P16634 [GKS 2017 #G] Huge Numbers

Professor Shekhu has another problem for Akki today. He has given him three positive integers $A$, $N$ and $P$ and wants him to calculate the remainder when $A^{N!}$ is divided by $P$. As usual, $N!$ denotes the product of the first $N$ positive integers.

The first line of the input gives the number of test cases, $T$. $T$ lines follow. Each line contains three integers $A$, $N$ and $P$, as described above.

For each test case, output one line containing `Case #x: y`, where $x$ is the test case number (starting from $1$) and $y$ is the answer.

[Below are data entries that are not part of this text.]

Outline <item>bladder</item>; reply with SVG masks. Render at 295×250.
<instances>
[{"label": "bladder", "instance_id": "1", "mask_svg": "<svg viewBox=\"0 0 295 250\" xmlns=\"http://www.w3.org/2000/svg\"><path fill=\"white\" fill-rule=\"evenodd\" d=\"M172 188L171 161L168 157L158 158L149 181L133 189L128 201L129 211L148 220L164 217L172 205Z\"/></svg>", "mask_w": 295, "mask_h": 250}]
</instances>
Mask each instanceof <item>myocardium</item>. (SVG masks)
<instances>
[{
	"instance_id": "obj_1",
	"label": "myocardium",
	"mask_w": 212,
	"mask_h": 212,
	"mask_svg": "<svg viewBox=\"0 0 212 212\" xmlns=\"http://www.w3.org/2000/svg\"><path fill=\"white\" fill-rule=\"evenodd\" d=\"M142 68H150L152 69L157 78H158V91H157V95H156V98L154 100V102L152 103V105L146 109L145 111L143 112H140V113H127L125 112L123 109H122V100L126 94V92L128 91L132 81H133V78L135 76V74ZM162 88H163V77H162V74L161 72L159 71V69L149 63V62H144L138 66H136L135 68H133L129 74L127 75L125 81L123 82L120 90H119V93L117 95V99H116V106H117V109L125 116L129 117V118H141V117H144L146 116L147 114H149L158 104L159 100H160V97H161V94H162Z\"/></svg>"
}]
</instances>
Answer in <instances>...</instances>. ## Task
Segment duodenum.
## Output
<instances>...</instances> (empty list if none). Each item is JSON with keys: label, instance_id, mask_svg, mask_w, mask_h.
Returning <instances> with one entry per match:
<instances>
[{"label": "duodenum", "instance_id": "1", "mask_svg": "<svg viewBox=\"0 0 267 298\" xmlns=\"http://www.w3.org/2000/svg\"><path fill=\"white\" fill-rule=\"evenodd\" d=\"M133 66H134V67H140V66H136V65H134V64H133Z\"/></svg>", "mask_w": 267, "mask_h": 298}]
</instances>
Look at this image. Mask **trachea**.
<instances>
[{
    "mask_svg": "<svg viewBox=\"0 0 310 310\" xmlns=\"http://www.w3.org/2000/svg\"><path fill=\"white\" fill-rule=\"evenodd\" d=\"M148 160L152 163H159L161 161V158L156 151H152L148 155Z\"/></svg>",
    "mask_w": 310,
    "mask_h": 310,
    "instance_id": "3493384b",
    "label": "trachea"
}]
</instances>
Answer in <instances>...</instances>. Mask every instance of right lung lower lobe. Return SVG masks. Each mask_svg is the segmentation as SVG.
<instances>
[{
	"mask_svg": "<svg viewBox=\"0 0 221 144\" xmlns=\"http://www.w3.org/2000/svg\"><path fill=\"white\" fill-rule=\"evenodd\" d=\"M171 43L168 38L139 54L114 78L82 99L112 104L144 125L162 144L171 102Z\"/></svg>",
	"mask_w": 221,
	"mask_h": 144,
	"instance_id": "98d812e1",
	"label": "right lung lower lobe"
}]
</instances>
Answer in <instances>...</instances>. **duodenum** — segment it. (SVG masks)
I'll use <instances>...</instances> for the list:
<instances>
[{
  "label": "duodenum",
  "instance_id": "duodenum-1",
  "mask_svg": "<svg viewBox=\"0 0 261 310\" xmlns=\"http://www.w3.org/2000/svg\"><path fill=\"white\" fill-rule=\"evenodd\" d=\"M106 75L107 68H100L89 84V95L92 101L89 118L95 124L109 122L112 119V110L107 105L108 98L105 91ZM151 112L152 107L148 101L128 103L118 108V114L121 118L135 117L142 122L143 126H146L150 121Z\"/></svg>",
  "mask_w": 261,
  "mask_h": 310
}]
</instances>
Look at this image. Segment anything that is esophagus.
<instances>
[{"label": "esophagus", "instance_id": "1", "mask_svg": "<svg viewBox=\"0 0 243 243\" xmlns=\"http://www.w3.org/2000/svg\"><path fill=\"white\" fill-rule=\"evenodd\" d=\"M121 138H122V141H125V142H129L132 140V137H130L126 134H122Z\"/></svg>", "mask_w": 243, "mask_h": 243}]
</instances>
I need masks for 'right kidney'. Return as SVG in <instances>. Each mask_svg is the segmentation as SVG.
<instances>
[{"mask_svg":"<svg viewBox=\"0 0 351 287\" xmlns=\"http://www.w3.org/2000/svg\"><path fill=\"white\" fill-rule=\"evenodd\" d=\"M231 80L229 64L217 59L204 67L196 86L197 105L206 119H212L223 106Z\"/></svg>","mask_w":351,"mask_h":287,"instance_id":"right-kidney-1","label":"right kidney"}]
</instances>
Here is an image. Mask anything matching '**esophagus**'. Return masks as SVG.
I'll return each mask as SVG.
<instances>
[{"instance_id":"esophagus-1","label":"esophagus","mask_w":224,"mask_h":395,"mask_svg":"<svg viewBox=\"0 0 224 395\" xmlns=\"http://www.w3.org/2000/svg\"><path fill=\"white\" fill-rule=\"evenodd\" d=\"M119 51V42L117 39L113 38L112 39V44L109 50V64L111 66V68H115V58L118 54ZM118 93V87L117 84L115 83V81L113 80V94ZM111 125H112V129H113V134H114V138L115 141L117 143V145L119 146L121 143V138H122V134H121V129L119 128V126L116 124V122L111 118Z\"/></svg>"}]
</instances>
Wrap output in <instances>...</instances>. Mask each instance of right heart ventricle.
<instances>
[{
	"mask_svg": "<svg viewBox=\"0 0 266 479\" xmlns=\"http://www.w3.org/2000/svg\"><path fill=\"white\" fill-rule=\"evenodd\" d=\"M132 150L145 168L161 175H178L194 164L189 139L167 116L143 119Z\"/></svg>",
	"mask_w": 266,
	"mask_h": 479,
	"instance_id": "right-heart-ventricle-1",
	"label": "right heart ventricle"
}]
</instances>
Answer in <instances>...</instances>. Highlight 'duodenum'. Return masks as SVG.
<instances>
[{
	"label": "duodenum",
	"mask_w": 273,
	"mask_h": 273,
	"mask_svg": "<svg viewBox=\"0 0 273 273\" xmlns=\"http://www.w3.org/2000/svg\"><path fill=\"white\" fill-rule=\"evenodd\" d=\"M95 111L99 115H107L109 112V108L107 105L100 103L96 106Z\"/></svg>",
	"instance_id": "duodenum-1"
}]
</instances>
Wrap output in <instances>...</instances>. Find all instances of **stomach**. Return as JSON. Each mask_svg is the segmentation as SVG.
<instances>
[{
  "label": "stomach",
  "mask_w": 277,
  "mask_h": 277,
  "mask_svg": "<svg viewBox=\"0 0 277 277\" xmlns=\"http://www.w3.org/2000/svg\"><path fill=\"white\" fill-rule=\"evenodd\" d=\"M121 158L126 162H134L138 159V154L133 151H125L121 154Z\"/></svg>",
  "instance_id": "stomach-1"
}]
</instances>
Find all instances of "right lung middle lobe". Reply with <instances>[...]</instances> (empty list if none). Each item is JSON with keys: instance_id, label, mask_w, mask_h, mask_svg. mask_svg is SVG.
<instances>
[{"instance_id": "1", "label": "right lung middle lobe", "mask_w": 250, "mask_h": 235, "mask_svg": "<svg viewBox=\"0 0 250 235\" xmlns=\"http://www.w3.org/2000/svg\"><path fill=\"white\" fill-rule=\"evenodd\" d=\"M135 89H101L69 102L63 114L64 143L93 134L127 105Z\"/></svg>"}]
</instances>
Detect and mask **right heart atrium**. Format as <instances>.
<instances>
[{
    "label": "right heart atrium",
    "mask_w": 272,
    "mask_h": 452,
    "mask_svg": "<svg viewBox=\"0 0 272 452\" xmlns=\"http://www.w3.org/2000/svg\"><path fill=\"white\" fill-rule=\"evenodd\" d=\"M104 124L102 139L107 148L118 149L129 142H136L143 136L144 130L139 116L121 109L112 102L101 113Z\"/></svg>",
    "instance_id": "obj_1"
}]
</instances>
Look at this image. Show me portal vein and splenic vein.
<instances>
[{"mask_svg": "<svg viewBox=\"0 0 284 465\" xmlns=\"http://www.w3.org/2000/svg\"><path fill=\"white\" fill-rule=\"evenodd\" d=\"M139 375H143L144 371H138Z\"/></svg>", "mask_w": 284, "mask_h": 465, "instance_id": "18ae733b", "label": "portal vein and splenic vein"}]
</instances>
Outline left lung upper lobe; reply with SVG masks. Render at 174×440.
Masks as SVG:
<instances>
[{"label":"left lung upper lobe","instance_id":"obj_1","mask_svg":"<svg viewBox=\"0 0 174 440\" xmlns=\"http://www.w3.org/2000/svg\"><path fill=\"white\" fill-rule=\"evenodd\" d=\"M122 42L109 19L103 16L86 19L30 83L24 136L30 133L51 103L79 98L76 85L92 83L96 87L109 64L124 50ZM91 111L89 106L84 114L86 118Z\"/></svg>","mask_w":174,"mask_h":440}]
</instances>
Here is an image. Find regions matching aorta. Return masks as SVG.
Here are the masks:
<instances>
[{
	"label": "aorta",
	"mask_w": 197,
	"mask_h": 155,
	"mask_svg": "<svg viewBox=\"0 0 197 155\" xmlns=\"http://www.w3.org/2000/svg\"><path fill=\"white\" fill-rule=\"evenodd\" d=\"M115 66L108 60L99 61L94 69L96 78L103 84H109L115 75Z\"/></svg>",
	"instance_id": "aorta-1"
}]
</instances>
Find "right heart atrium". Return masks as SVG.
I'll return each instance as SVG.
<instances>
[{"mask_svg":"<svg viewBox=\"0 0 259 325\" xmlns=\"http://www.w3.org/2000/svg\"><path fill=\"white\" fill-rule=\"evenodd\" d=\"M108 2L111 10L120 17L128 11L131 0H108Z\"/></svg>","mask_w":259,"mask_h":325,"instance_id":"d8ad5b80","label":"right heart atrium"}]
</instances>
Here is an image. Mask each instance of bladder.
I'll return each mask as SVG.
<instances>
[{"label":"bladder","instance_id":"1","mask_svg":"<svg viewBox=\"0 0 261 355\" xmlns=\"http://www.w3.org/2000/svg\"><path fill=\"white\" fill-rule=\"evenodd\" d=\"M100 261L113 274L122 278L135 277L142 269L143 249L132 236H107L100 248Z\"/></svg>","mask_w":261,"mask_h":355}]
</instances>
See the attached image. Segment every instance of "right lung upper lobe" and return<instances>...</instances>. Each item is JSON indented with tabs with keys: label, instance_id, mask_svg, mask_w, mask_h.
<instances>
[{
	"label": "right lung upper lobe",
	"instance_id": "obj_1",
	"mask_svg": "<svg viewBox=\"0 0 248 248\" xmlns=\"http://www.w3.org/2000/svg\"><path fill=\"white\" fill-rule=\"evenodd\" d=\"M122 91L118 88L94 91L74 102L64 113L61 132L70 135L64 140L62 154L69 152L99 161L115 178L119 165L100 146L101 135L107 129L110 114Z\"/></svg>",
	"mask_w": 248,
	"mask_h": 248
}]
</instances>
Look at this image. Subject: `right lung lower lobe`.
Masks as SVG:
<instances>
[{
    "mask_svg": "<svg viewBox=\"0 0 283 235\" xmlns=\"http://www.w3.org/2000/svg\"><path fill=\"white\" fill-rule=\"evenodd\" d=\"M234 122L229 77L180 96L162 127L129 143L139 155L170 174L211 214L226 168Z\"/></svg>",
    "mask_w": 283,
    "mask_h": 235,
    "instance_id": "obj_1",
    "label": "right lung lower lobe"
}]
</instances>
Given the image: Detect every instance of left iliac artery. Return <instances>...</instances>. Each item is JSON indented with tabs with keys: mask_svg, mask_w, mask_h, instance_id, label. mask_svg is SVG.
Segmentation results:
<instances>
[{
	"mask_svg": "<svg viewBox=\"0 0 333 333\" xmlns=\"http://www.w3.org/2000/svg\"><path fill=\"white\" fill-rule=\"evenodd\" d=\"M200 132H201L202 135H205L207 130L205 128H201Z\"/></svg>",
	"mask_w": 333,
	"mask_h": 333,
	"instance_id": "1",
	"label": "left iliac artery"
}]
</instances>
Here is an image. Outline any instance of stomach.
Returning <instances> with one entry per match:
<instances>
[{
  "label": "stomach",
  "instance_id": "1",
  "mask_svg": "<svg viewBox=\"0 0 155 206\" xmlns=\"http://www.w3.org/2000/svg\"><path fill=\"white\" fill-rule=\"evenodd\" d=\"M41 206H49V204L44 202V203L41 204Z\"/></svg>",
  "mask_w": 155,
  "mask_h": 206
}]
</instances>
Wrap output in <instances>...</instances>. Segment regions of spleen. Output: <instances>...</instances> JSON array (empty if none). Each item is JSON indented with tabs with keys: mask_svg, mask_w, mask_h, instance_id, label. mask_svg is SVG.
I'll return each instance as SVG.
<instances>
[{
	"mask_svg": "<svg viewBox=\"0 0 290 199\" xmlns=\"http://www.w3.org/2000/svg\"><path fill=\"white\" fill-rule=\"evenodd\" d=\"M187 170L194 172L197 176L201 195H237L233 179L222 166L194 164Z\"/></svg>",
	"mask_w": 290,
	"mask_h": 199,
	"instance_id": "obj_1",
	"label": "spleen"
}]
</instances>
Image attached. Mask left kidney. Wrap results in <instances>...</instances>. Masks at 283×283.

In Sample Case $1$, the answer is the remainder when $2^{1!} = 2$ is divided by $2$, which is $0$. In Sample Case $2$, the answer is the remainder when $3^{3!} = 3^6 = 729$ is divided by $2$, which is $1$. ### Limits $1 \le T \le 100$. **Small dataset (Test set 1 - Visible)** $1 \le A \le 10$. $1 \le N \le 10$. $1 \le P \le 10$. **Large dataset (Test set 2 - Hidden)** $1 \le A \le 10^5$. $1 \le N \le 10^5$. $1 \le P \le 10^5$.